*** Input data ***

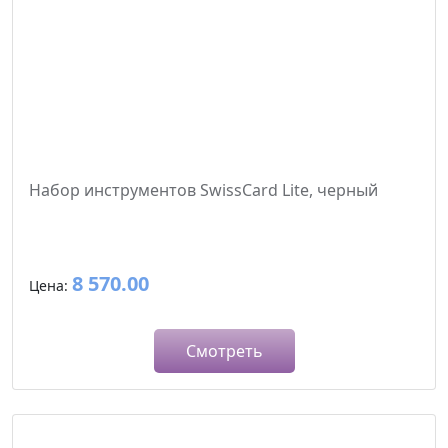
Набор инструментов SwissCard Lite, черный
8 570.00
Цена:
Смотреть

*** End of Input data ***
*** Input data ***

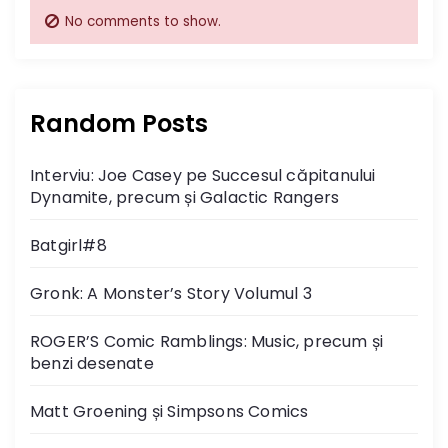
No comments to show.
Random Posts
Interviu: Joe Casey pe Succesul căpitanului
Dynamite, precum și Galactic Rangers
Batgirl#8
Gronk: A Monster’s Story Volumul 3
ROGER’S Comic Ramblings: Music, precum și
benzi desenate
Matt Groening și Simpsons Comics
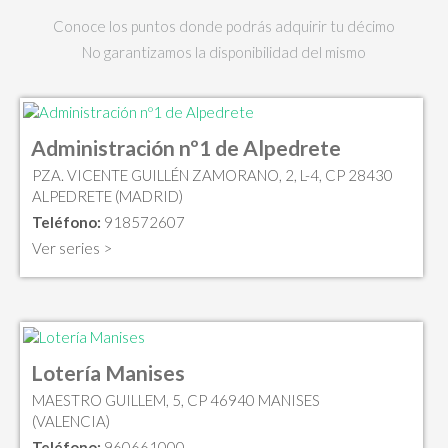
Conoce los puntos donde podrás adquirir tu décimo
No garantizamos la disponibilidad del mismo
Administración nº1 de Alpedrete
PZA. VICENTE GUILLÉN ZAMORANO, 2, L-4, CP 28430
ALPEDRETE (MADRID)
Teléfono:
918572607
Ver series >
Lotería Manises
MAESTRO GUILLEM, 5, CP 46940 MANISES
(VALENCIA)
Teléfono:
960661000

*** End of Input data ***
*** Input data ***

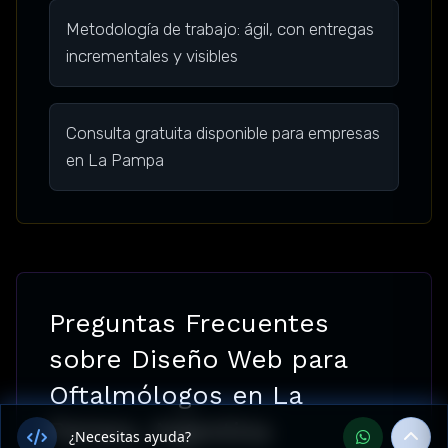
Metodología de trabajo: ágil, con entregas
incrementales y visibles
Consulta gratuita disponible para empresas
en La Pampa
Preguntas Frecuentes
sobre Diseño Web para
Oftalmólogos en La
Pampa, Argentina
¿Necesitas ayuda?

*** End of Input data ***

=== What the task requires ===
Read the material above and copy out each line holding "precum".

=== Reply to the exercise ===
Dynamite, precum și Galactic Rangers
ROGER’S Comic Ramblings: Music, precum și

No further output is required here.